• Exercise goal: Search the listing below, and show each line that includes the word "quality".

*** Supplied material ***

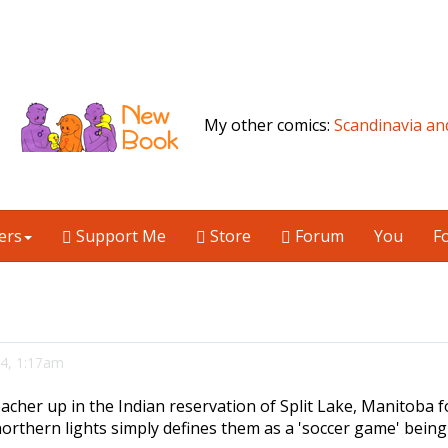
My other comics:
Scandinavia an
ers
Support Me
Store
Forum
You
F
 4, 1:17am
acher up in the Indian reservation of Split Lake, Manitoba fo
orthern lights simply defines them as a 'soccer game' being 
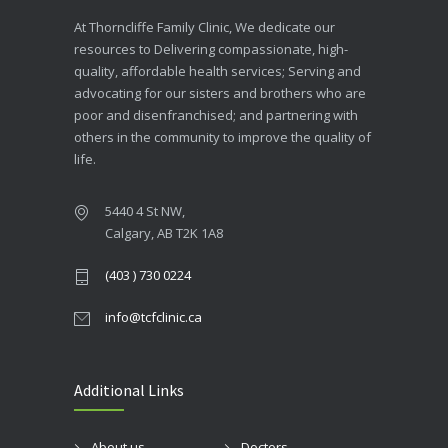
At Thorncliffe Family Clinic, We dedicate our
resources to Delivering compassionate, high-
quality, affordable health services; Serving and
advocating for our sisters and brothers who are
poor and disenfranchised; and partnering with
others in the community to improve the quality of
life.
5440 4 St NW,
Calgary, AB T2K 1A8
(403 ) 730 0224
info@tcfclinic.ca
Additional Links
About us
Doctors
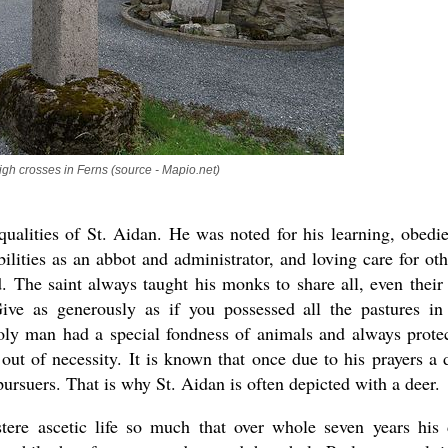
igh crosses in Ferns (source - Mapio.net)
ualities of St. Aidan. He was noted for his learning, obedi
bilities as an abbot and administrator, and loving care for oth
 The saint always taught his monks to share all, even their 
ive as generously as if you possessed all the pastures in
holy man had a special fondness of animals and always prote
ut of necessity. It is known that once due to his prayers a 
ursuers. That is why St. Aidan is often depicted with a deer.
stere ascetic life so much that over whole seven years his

*** End of Supplied material ***

• Solution to this problem:
quality, affordable health services; Serving and
others in the community to improve the quality of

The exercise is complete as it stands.